昨日、財務省は外国為替資金特別会計に関する情報開示の一環として、外貨準備として保有する外貨建て証券の内訳を初めて公表した。(http://www.mof.go.jp/jouhou/kokkin/gaitameshouken_201110.pdf)>

 これによると、外貨建て証券の残高は、2007年度末時点で92兆4486億円となり、このうち満期別では、1年以下が26.6%、1年超5年以下が46.4%、5年超が27.0%と中期主体にバランスの取れた運用を行なっているようである。

 また、保有外貨証券の国債・非国債の構成割合については、68.2%を国債が占め、残りのの31.8%は国債以外の証券となり、金額別では国債が63兆918億円、国債以外の証券は29兆3568億円に。国債以外の証券の中には米住宅公社が発行した債券などが含まれる。米政府系住宅金融機関(GSE)の連邦住宅抵当金庫(ファニーメイ)、連邦住宅貸付抵当公社(フレディマック)は危機的な状況に陥り、発行した債券への懸念も一時生じたが、米政府の管理下に置かれ、11月1日にバーナンキFRB議長はGSEの発行する債券の保証を続ける必要があるとの見解を示していた。

 10月末の外貨準備高そのものは、9月末よりも181億6700万ドル少ない9777億2300万ドルとなった。これは10月に入って対ドルでユーロ相場が下落し、ユーロ建てで保有する預金・債券が目減りしたことが要因であった。

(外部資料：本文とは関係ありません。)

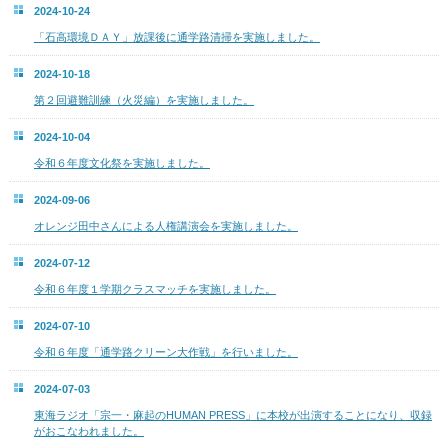
2024-10-24
「石高環境ＤＡＹ」放課後に通学路清掃を実施しました。
2024-10-18
第２回避難訓練（火災編）を実施しました。
2024-10-04
令和６年度文化祭を実施しました。
2024-09-06
オレンジ田中さんによる人権講演会を実施しました。
2024-07-12
令和６年度１学期クラスマッチを実施しました。
2024-07-10
令和６年度「通学路クリーン大作戦」を行いました。
2024-07-03
東海ラジオ「宗一・麻起のHUMAN PRESS」に本校が出演することになり、収録
がおこなわれました。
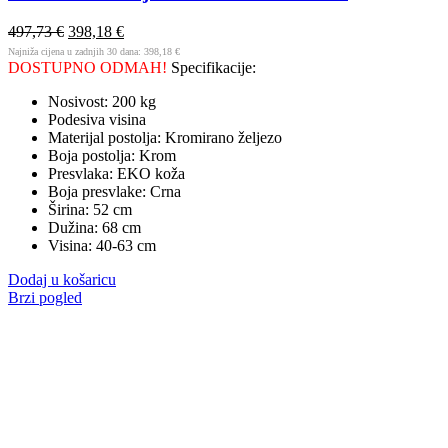
497,73
€
398,18
€
Najniža cijena u zadnjih 30 dana:
398,18
€
DOSTUPNO ODMAH!
Specifikacije:
Nosivost: 200 kg
Podesiva visina
Materijal postolja: Kromirano željezo
Boja postolja: Krom
Presvlaka: EKO koža
Boja presvlake: Crna
Širina: 52 cm
Dužina: 68 cm
Visina: 40-63 cm
Dodaj u košaricu
Brzi pogled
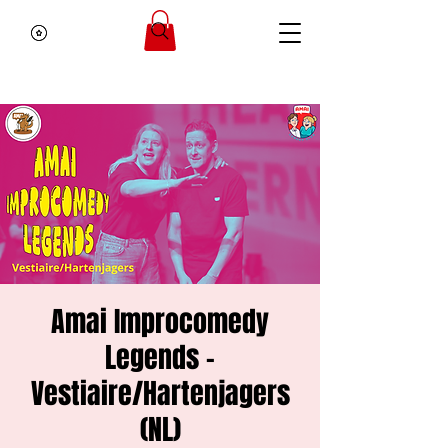
Amai Improcomedy
Legends -
Vestiaire/Hartenjagers
(NL)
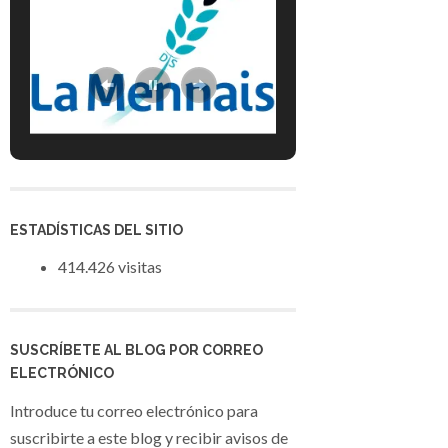
ESTADÍSTICAS DEL SITIO
414.426 visitas
SUSCRÍBETE AL BLOG POR CORREO
ELECTRÓNICO
Introduce tu correo electrónico para
suscribirte a este blog y recibir avisos de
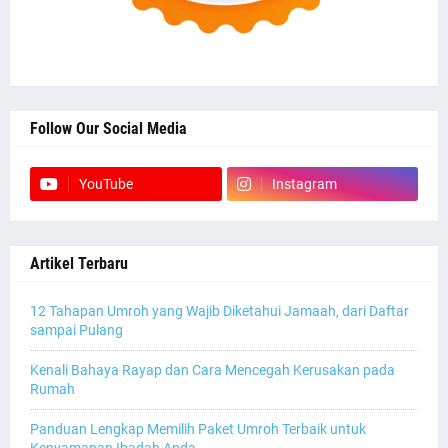
Follow Our Social Media
YouTube
Instagram
Artikel Terbaru
12 Tahapan Umroh yang Wajib Diketahui Jamaah, dari Daftar
sampai Pulang
Kenali Bahaya Rayap dan Cara Mencegah Kerusakan pada
Rumah
Panduan Lengkap Memilih Paket Umroh Terbaik untuk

 また、「外国為替資金特別会計」(外為特会)で保有する外貨預金と外貨証券による2007年度の運用収入が2006年度を約5800億円上回る4兆2703億円に達したことも発表された(http://www.mof.go.jp/jouhou/kokkin/gaitametokkai_201110.pdf)。外貨建て資産は総額約102兆3931億円となり、運用収入のうち過去の為替介入の際に発行した政府短期証券の利払い費などの経費を差し引いた実収入が約3兆6400億円となり、運用利回りも過去最高の4.32%を記録した。海外の金利が上昇局面にあったこと金利収入が増加したとみられ、運用利回りは公表されている2002年度以降で最高額となった。この約3兆6400億円も「霞が関埋蔵金」として政府が認識し、政策経費に活用できるか探ってくる可能性もありそうである。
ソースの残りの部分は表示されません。